> **EXERCISE OBJECTIVE**
Each entry listed below should be reproduced word for word.

Start of Block

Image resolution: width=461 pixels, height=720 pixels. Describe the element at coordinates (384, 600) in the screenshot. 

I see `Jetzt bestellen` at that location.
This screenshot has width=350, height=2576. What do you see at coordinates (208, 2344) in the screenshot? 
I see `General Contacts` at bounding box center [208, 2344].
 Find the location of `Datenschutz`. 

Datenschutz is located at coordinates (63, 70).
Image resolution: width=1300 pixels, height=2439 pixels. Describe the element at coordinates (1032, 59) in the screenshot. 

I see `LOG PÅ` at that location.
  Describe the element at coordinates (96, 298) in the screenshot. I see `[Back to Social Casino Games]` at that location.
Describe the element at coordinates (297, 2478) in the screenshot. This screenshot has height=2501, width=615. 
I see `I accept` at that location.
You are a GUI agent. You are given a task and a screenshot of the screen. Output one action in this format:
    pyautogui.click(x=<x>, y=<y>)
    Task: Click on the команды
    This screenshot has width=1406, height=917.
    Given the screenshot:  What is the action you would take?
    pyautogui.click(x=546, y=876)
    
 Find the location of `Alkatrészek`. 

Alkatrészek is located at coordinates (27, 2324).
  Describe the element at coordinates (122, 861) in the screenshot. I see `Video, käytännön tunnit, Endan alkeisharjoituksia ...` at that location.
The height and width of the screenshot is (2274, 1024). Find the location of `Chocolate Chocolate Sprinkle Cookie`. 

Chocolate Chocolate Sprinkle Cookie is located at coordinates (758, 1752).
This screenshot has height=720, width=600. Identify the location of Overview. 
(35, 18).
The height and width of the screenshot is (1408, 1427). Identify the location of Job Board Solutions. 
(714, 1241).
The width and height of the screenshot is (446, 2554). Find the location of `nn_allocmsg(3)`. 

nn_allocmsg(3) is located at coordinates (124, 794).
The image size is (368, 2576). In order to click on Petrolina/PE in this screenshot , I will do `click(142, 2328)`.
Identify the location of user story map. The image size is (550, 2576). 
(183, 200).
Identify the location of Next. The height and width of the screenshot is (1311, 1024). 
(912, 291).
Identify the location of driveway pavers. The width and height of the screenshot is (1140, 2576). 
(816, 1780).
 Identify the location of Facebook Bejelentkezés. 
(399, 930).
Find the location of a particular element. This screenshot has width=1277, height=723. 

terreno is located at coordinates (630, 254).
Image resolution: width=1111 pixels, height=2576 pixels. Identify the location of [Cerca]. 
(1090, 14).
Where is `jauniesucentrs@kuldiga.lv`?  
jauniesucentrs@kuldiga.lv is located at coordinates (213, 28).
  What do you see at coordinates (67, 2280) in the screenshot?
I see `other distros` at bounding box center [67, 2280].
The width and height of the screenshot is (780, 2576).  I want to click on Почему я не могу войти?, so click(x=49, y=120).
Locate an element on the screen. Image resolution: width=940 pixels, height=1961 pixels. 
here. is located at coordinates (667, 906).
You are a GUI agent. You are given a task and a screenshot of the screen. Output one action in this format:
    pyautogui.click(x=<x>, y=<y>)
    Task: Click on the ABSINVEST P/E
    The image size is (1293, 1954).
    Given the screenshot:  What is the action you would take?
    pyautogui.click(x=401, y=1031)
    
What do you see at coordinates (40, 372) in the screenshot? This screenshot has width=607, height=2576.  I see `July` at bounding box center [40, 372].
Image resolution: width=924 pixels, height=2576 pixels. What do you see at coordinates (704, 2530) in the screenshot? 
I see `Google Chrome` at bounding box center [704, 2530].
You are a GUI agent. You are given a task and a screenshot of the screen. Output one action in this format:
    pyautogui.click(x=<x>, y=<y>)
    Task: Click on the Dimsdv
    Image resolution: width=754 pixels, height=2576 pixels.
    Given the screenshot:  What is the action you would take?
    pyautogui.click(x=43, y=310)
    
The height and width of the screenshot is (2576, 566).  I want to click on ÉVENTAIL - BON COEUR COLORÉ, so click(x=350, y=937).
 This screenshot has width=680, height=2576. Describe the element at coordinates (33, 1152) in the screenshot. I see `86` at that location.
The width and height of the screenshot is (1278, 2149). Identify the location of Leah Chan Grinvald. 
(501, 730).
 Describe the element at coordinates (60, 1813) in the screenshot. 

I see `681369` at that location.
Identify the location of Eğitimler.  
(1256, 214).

End of Block

> **SOLVED PROBLEM**
Image resolution: width=461 pixels, height=720 pixels. Describe the element at coordinates (384, 600) in the screenshot. 

I see `Jetzt bestellen` at that location.
This screenshot has width=350, height=2576. What do you see at coordinates (208, 2344) in the screenshot? 
I see `General Contacts` at bounding box center [208, 2344].
 Find the location of `Datenschutz`. 

Datenschutz is located at coordinates (63, 70).
Image resolution: width=1300 pixels, height=2439 pixels. Describe the element at coordinates (1032, 59) in the screenshot. 

I see `LOG PÅ` at that location.
  Describe the element at coordinates (96, 298) in the screenshot. I see `[Back to Social Casino Games]` at that location.
Describe the element at coordinates (297, 2478) in the screenshot. This screenshot has height=2501, width=615. 
I see `I accept` at that location.
You are a GUI agent. You are given a task and a screenshot of the screen. Output one action in this format:
    pyautogui.click(x=<x>, y=<y>)
    Task: Click on the команды
    This screenshot has width=1406, height=917.
    Given the screenshot:  What is the action you would take?
    pyautogui.click(x=546, y=876)
    
 Find the location of `Alkatrészek`. 

Alkatrészek is located at coordinates (27, 2324).
  Describe the element at coordinates (122, 861) in the screenshot. I see `Video, käytännön tunnit, Endan alkeisharjoituksia ...` at that location.
The height and width of the screenshot is (2274, 1024). Find the location of `Chocolate Chocolate Sprinkle Cookie`. 

Chocolate Chocolate Sprinkle Cookie is located at coordinates (758, 1752).
This screenshot has height=720, width=600. Identify the location of Overview. 
(35, 18).
The height and width of the screenshot is (1408, 1427). Identify the location of Job Board Solutions. 
(714, 1241).
The width and height of the screenshot is (446, 2554). Find the location of `nn_allocmsg(3)`. 

nn_allocmsg(3) is located at coordinates (124, 794).
The image size is (368, 2576). In order to click on Petrolina/PE in this screenshot , I will do `click(142, 2328)`.
Identify the location of user story map. The image size is (550, 2576). 
(183, 200).
Identify the location of Next. The height and width of the screenshot is (1311, 1024). 
(912, 291).
Identify the location of driveway pavers. The width and height of the screenshot is (1140, 2576). 
(816, 1780).
 Identify the location of Facebook Bejelentkezés. 
(399, 930).
Find the location of a particular element. This screenshot has width=1277, height=723. 

terreno is located at coordinates (630, 254).
Image resolution: width=1111 pixels, height=2576 pixels. Identify the location of [Cerca]. 
(1090, 14).
Where is `jauniesucentrs@kuldiga.lv`?  
jauniesucentrs@kuldiga.lv is located at coordinates (213, 28).
  What do you see at coordinates (67, 2280) in the screenshot?
I see `other distros` at bounding box center [67, 2280].
The width and height of the screenshot is (780, 2576).  I want to click on Почему я не могу войти?, so click(x=49, y=120).
Locate an element on the screen. Image resolution: width=940 pixels, height=1961 pixels. 
here. is located at coordinates (667, 906).
You are a GUI agent. You are given a task and a screenshot of the screen. Output one action in this format:
    pyautogui.click(x=<x>, y=<y>)
    Task: Click on the ABSINVEST P/E
    The image size is (1293, 1954).
    Given the screenshot:  What is the action you would take?
    pyautogui.click(x=401, y=1031)
    
What do you see at coordinates (40, 372) in the screenshot? This screenshot has width=607, height=2576.  I see `July` at bounding box center [40, 372].
Image resolution: width=924 pixels, height=2576 pixels. What do you see at coordinates (704, 2530) in the screenshot? 
I see `Google Chrome` at bounding box center [704, 2530].
You are a GUI agent. You are given a task and a screenshot of the screen. Output one action in this format:
    pyautogui.click(x=<x>, y=<y>)
    Task: Click on the Dimsdv
    Image resolution: width=754 pixels, height=2576 pixels.
    Given the screenshot:  What is the action you would take?
    pyautogui.click(x=43, y=310)
    
The height and width of the screenshot is (2576, 566).  I want to click on ÉVENTAIL - BON COEUR COLORÉ, so click(x=350, y=937).
 This screenshot has width=680, height=2576. Describe the element at coordinates (33, 1152) in the screenshot. I see `86` at that location.
The width and height of the screenshot is (1278, 2149). Identify the location of Leah Chan Grinvald. 
(501, 730).
 Describe the element at coordinates (60, 1813) in the screenshot. 

I see `681369` at that location.
Identify the location of Eğitimler.  
(1256, 214).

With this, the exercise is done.